Pagina inhoud

    Aansprakelijkheid van aandeelhouder in een rechtspersoon

    Inleiding aansprakelijkheid aandeelhouder

    Onder omstandigheden kan ook de aandeelhouder van een besloten vennootschap (of N.V.) bij faillissement van de dochtervennootschap aansprakelijk zijn uit hoofde van onrechtmatige daad, als door diens handelen schuldeisers schade ondervinden.

    Onder het oude recht was dit ook al aan de orde in het arrest HR 19 februari 1988 (Albada Jelgersma Holding BV/INZA) (NJ 1988, 487). In deze zaak werd Albada Jelgersma Holding aansprakelijk gehouden voor de onbetaalde leveringen van INZA aan een door Albada Jelgersma Holding overgenomen vennootschap, omdat zij intensieve bemoeienis met die dochtervennootschap had en naliet INZA te waarschuwen – en door liet gaan met bestellingen – terwijl Albada Jelgersma Holding op enig moment wist dat het faillissement onafwendbaar was.

    Lees meer over HR 19 februari 1988 (Albada Jelgersma Holding BV/INZA)

    Albada Jelgersma Holding had eind augustus 1980 alle aandelen in Wijnalda Kuntz B.V. overgenomen.

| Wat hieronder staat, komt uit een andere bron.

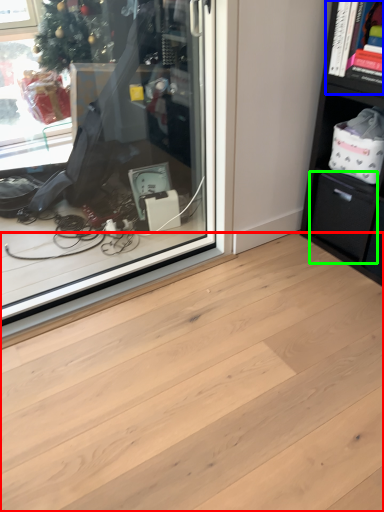 Question: Which object is the farthest from plank (highlighted by a red box)? Choose among these: cabinet (highlighted by a blue box) or drawer (highlighted by a green box).

Choices:
 (A) cabinet
 (B) drawer

Answer: (A) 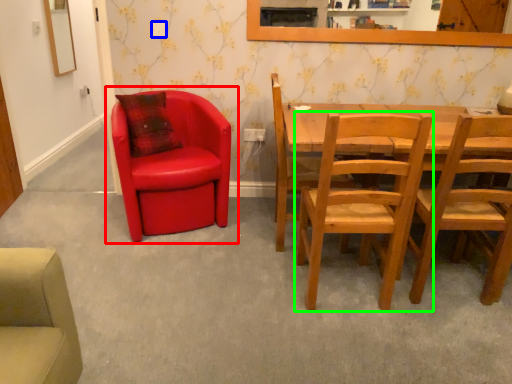 Question: Which object is the closest to the chair (highlighted by a red box)? Choose among these: power outlet (highlighted by a blue box) or chair (highlighted by a green box).

Choices:
 (A) power outlet
 (B) chair

Answer: (A) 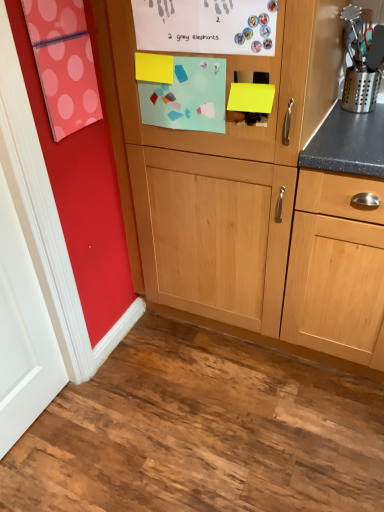 At what (x,y) coordinates should I click in order to perform the action: click on free space to the right of white matte door at left. Please return your answer as a coordinate pair (x, y). This screenshot has height=512, width=384. Looking at the image, I should click on (104, 419).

In verband met de slechte financiële toestand van Wijnalda Kuntz (“WK”) – er was een schuld bij leveranciers van NLG 14 mio – hadden diverse leveranciers op dat moment hun leveranties aan WK gestaakt.

    Na de overname liet Albada Jelgersma Holding aan meerdere leveranciers – onder wie niet de in België gevestigde INZA – per brief van 12 september 1980 weten, dat zij garandeerde dat alle leveringen betaald zouden worden. INZA stelde, dat haar deze toezegging ook gedaan was, maar na getuigenverhoren (dat deed men destijds nog) kon zij dit niet aantonen.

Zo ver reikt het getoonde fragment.